The Singhania Group:
One of the earliest industrial houses, it is active in the textiles, tyres and tubes, pharmaceuticals and consumer durables and non-durables sector.
The Goenka House:
The Goenkas have business interest in power generation and distribution, textiles, pharmaceuticals, machine tools, and entertainment sectors.
The Sriram Group:
An industrial group of long standing, the Sriram group has operations in numerous industries including textiles, garments, electric appliances, generator sets, hospitality, pharmaceuticals and fertilisers.
The Bharati Group:
Bharati is renowned for its success in mobile telephony (‘Airtel’ brand).
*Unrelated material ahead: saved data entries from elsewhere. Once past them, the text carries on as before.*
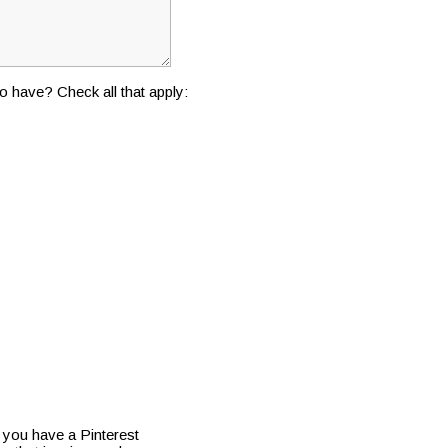
o have? Check all that apply:
f you have a Pinterest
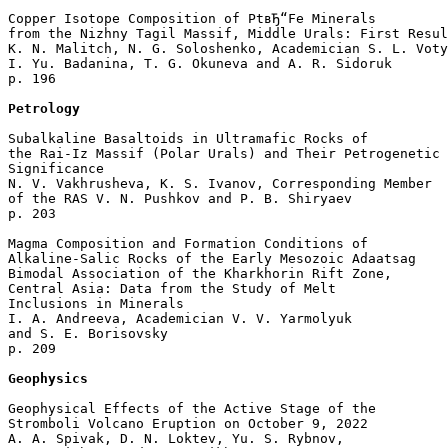
Copper Isotope Composition of PtвЂ“Fe Minerals 

from the Nizhny Tagil Massif, Middle Urals: First Resul
K. N. Malitch, N. G. Soloshenko, Academician S. L. Voty
I. Yu. Badanina, T. G. Okuneva and A. R. Sidoruk 

p. 196  

Petrology
Subalkaline Basaltoids in Ultramafic Rocks of 

the Rai-Iz Massif (Polar Urals) and Their Petrogenetic 

Significance

N. V. Vakhrusheva, K. S. Ivanov, Corresponding Member 

of the RAS V. N. Pushkov and P. B. Shiryaev 

p. 203  

Magma Composition and Formation Conditions of 

Alkaline-Salic Rocks of the Early Mesozoic Adaatsag 

Bimodal Association of the Kharkhorin Rift Zone, 

Central Asia: Data from the Study of Melt 

Inclusions in Minerals

I. A. Andreeva, Academician V. V. Yarmolyuk 

and S. E. Borisovsky 

p. 209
It has diversified into agriculture, hospitality, insurance, trading as well.
Ranbaxy:
Ranbaxy is one of the foremost drugs and pharmaceuticals companies in India.
Hamdard:
The Hamdard industrial house preserves the Unani tradition of medicine. It is famous in the areas of beverage (Rooh Afza) and child tonic (Shinkara) manufacture.
Dabur:
Famous for its attempts to preserve the Ayurvedic tradition, this in dustrial house has diversified into the sectors of fruit-based drinks, hair oil, shampoo and toilet soaps.
The Oberoi House:
The Oberois are foremost in the hospitality industry in India, with a chain of the finest hotels in India and abroad.
Escorts:
The Escorts group has been involved in the manufacture of bikes (‘Rajdoot’) and tractors (‘Eicher’) and hospitals catering to heart problems.
The UB Group:
One of the oldest and leading industrial groups, it has been traditionally associated with the alcoholic drinks sector. It has also diversified into the areas of hospitality, airlines, infrastructure and real estate.
Jaypee:
The Jaypee Group is a major real estate and construction (road and bridge projects) company.
The Ansals Group:
One of the oldest real estate developers in the country, the group has operations in many urban settlements in India.
Associated Cement Company:
One of the largest cement manufacturing companies in India, the ACC is basically a conglomerate of cement manufacturers.